If a line in the data has the string "Terzo", please show it.
*** Opening DATA FOR ANALYSIS ***
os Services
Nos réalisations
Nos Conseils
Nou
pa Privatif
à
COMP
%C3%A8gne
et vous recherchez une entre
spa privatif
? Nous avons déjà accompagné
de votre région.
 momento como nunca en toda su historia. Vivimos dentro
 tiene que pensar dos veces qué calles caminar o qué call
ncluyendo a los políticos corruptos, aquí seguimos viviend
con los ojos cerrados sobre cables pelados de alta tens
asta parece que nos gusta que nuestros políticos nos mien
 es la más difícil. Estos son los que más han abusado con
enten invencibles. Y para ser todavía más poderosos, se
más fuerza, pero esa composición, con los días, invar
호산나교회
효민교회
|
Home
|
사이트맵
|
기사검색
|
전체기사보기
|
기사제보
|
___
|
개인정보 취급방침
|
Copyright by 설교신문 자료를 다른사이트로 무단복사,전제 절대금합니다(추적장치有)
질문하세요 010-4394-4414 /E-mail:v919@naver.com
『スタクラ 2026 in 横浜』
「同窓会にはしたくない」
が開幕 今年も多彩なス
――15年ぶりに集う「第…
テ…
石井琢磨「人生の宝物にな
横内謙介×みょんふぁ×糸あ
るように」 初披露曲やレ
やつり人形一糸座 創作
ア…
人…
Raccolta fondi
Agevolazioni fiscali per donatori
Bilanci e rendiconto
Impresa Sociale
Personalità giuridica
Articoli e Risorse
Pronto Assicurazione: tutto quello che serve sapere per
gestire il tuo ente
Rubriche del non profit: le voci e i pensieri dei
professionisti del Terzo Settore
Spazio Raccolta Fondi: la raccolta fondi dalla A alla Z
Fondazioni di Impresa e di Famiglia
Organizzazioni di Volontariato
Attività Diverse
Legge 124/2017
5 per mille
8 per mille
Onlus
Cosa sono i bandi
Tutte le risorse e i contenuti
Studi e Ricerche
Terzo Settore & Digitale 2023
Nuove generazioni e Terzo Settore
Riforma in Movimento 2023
*** Closing DATA FOR ANALYSIS ***
- ANSWER FOR THE TASK -
professionisti del Terzo Settore
Terzo Settore & Digitale 2023
Nuove generazioni e Terzo Settore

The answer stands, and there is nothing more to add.